HOW SCOOT WORKS
The Kernel software at the heart of a SCOOT system is standard to all installations. The additional software (the "knitting" or UTC software) which links the SCOOT Kernel to on-street equipment and which provides the user interface is specific to the supplier.
The operation of the SCOOT model is summarised in the diagram above. SCOOT obtains information on traffic flows from detectors. As an adaptive system, SCOOT depends on good traffic data so that it can respond to changes in flow. Detectors are normally required on every link. Their location is important and they are usually positioned at the upstream end of the approach link. Inductive loops are normally used, but other methods are also available.
When vehicles pass the detector, SCOOT receives the information and converts the data into its internal units and uses them to construct "Cyclic flow profiles" for each link.
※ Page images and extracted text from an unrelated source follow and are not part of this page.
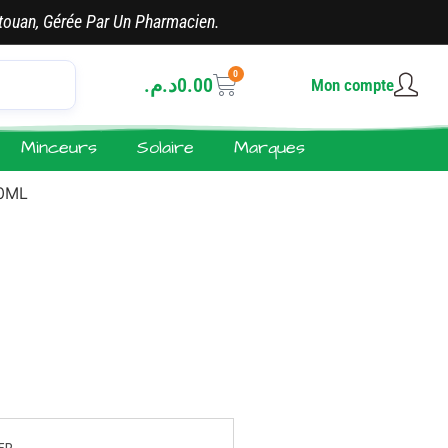
touan, Gérée Par Un Pharmacien.
0
د.م.
0.00
Mon compte
Minceurs
Solaire
Marques
40ML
The sample profile shown in the diagram is colour coded green and red according to the state of the traffic signals when the vehicles will arrive at the stopline at normal cruise speed. Vehicles are modelled down the link at cruise speed and join the back of the queue (if present). During the green, vehicles discharge from the stopline at the validated saturation flow rate.
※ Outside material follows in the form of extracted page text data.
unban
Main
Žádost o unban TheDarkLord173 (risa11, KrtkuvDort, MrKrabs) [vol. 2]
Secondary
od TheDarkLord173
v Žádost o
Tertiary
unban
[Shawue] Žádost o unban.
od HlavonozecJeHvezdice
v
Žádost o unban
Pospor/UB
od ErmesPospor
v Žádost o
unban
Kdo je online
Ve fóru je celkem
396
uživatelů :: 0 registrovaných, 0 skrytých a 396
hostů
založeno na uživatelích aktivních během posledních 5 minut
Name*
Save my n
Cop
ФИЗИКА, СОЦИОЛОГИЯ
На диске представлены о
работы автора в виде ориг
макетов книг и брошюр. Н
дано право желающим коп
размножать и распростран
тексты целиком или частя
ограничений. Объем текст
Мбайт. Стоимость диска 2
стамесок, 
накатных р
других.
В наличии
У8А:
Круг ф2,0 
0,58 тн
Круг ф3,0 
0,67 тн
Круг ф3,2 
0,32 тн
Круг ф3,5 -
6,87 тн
The data from the model is then used by SCOOT in three optimisers which are continuously adapting three key traffic control parameters - the amount of green for each approach (Split), the time between adjacent signals (Offset) and the time allowed for all approaches to a signalled intersection (Cycle time). These three optimisers are used to continuously adapt these parameters for all intersections in the SCOOT controlled area, minimising wasted green time at intersections and reducing stops and delays by synchronising adjacent sets of signals. This means that signal timings evolve as the traffic situation changes without any of the harmful disruption caused by changing fixed time plans on more traditional urban traffic control systems.